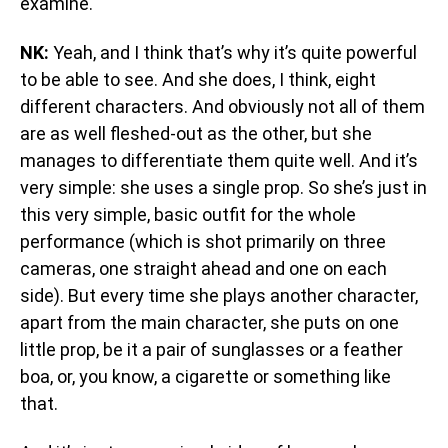
examine.
NK:
Yeah, and I think that’s why it’s quite powerful
to be able to see. And she does, I think, eight
different characters. And obviously not all of them
are as well fleshed-out as the other, but she
manages to differentiate them quite well. And it’s
very simple: she uses a single prop. So she’s just in
this very simple, basic outfit for the whole
performance (which is shot primarily on three
cameras, one straight ahead and one on each
side). But every time she plays another character,
apart from the main character, she puts on one
little prop, be it a pair of sunglasses or a feather
boa, or, you know, a cigarette or something like
that.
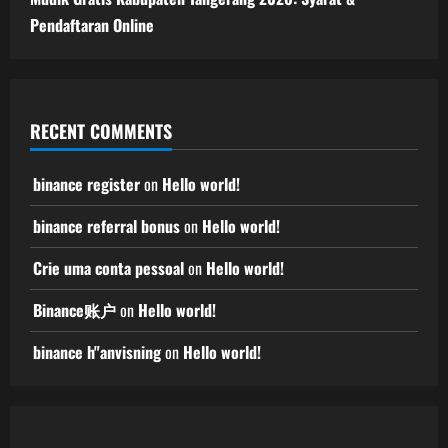
Pendaftaran Online
RECENT COMMENTS
binance register
on
Hello world!
binance referral bonus
on
Hello world!
Crie uma conta pessoal
on
Hello world!
Binance账户
on
Hello world!
binance h"anvisning
on
Hello world!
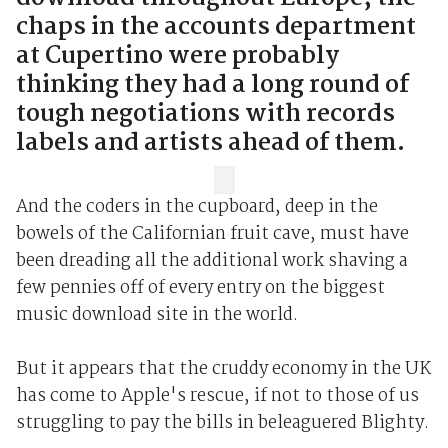
chaps in the accounts department
at Cupertino were probably
thinking they had a long round of
tough negotiations with records
labels and artists ahead of them.
And the coders in the cupboard, deep in the
bowels of the Californian fruit cave, must have
been dreading all the additional work shaving a
few pennies off of every entry on the biggest
music download site in the world.
But it appears that the cruddy economy in the UK
has come to Apple's rescue, if not to those of us
struggling to pay the bills in beleaguered Blighty.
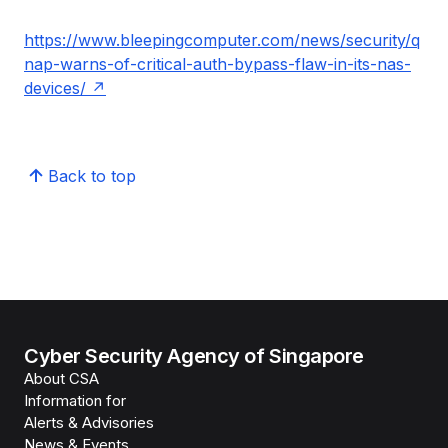
https://www.bleepingcomputer.com/news/security/q
nap-warns-of-critical-auth-bypass-flaw-in-its-nas-
devices/
Back to top
Cyber Security Agency of Singapore
About CSA
Information for
Alerts & Advisories
News & Events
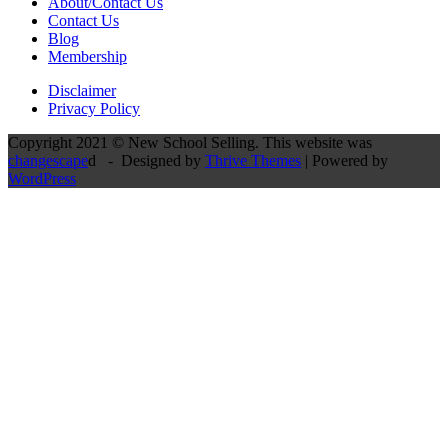
About/Contact Us
Contact Us
Blog
Membership
Disclaimer
Privacy Policy
Copyright 2021 © New School Selling. This website was
changescape
d - Designed by
Thrive Themes
| Powered by
WordPress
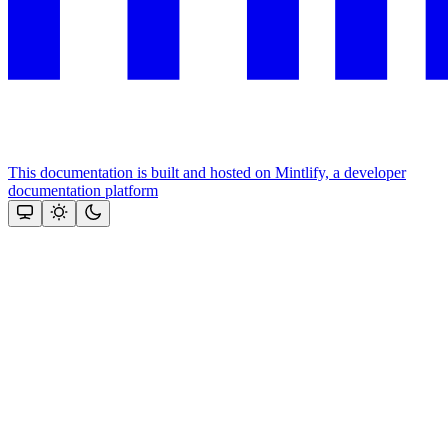
This documentation is built and hosted on Mintlify, a developer
documentation platform
Assistant
Responses
are
generated
using
AI
and
may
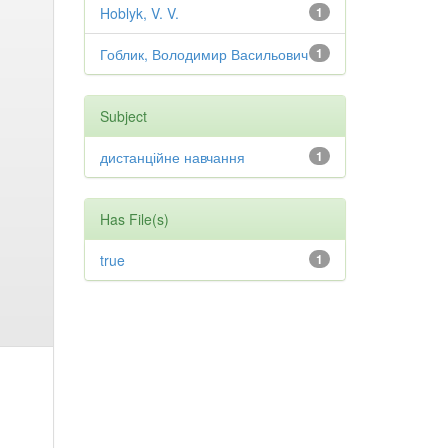
Hoblyk, V. V.
1
Гоблик, Володимир Васильович
1
Subject
дистанційне навчання
1
Has File(s)
true
1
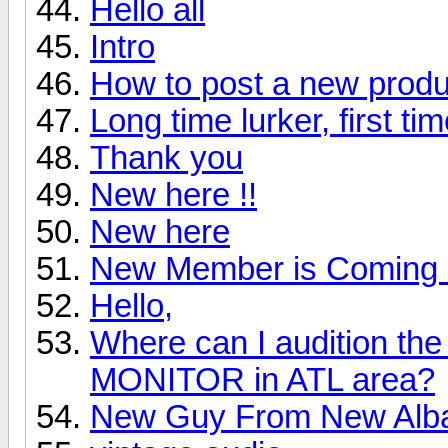
Hello all
Intro
How to post a new produ
Long time lurker, first ti
Thank you
New here !!
New here
New Member is Coming 
Hello,
Where can I audition 
MONITOR in ATL area?
New Guy From New Alb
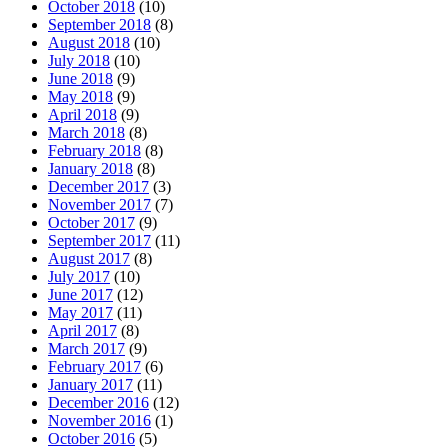
October 2018
(10)
September 2018
(8)
August 2018
(10)
July 2018
(10)
June 2018
(9)
May 2018
(9)
April 2018
(9)
March 2018
(8)
February 2018
(8)
January 2018
(8)
December 2017
(3)
November 2017
(7)
October 2017
(9)
September 2017
(11)
August 2017
(8)
July 2017
(10)
June 2017
(12)
May 2017
(11)
April 2017
(8)
March 2017
(9)
February 2017
(6)
January 2017
(11)
December 2016
(12)
November 2016
(1)
October 2016
(5)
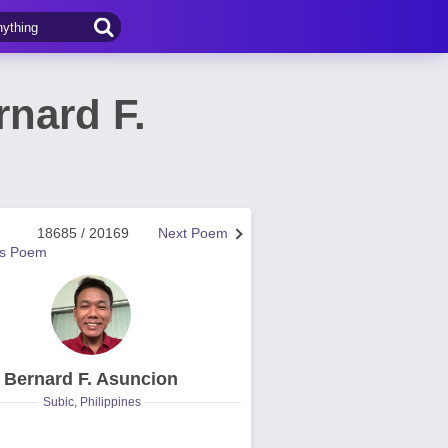
nard F.
18685 / 20169
Next Poem
us Poem
Bernard F. Asuncion
Subic, Philippines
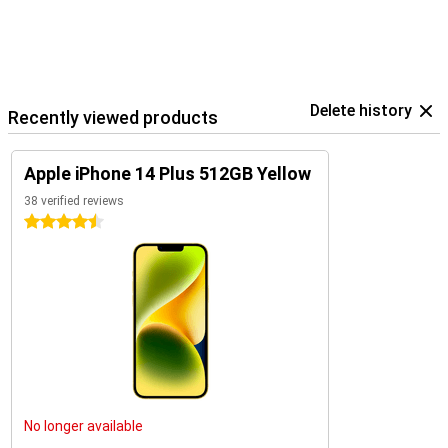
Delete history
Recently viewed products
Apple iPhone 14 Plus 512GB Yellow
38 verified reviews
4.5 stars
No longer available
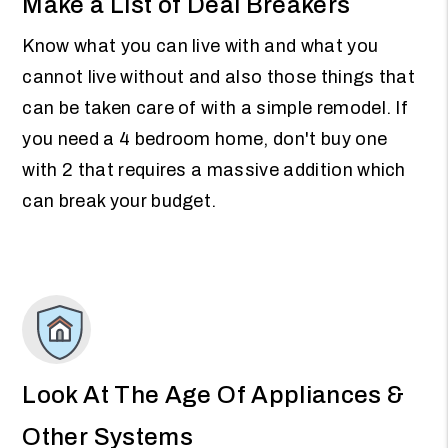
Make a List of Deal Breakers
Know what you can live with and what you
cannot live without and also those things that
can be taken care of with a simple remodel. If
you need a 4 bedroom home, don't buy one
with 2 that requires a massive addition which
can break your budget.
Look At The Age Of Appliances &
Other Systems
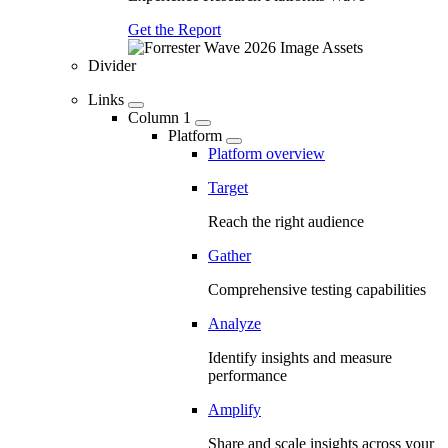
Get the Report
Divider
Links
Column 1
Platform
Platform overview
Target
Reach the right audience
Gather
Comprehensive testing capabilities
Analyze
Identify insights and measure
performance
Amplify
Share and scale insights across your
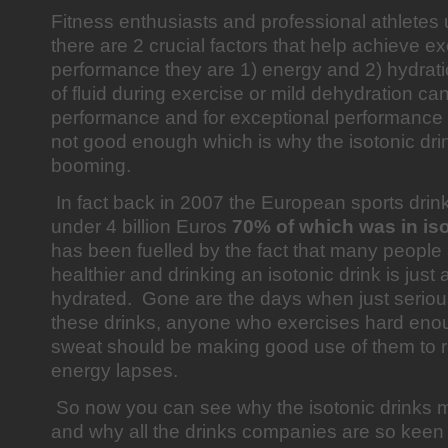
Fitness enthusiasts and professional athletes
there are 2 crucial factors that help achieve e
performance they are 1) energy and 2) hydrat
of fluid during exercise or mild dehydration can
performance and for exceptional performance w
not good enough which is why the isotonic dri
booming.
In fact back in 2007 the European sports drin
under 4 billion Euros
70% of which was in iso
has been fuelled by the fact that many peopl
healthier and drinking an isotonic drink is just
hydrated. Gone are the days when just seriou
these drinks, anyone who exercises hard enou
sweat should be making good use of them to 
energy lapses.
So now you can see why the isotonic drinks 
and why all the drinks companies are so keen t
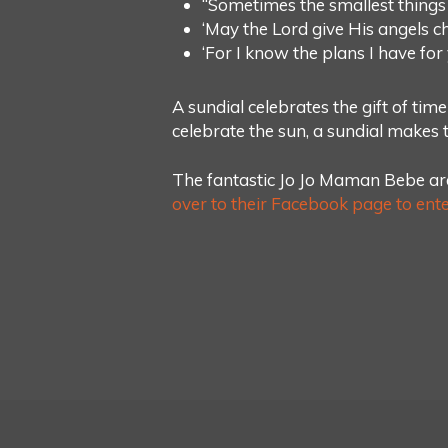
“Sometimes the smallest things
‘May the Lord give His angels c
‘For I know the plans I have fo
A sundial celebrates the gift of time
celebrate the sun, a sundial makes th
The fantastic Jo Jo Maman Bebe are
over to their Facebook page to ente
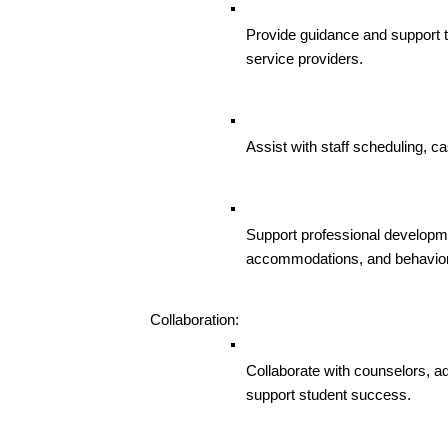
Provide guidance and support to
service providers.
Assist with staff scheduling, 
Support professional developmen
accommodations, and behavior
Collaboration:
Collaborate with counselors, adm
support student success.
* * * * *
*TRY IT*.
Every line in the entries above that has the word "which" should be identified and copied.

*RESULT OF THIS EXERCISE*.
performance (which is shot primarily on three
with 2 that requires a massive addition which
not good enough which is why the isotonic dri
70% of which was in iso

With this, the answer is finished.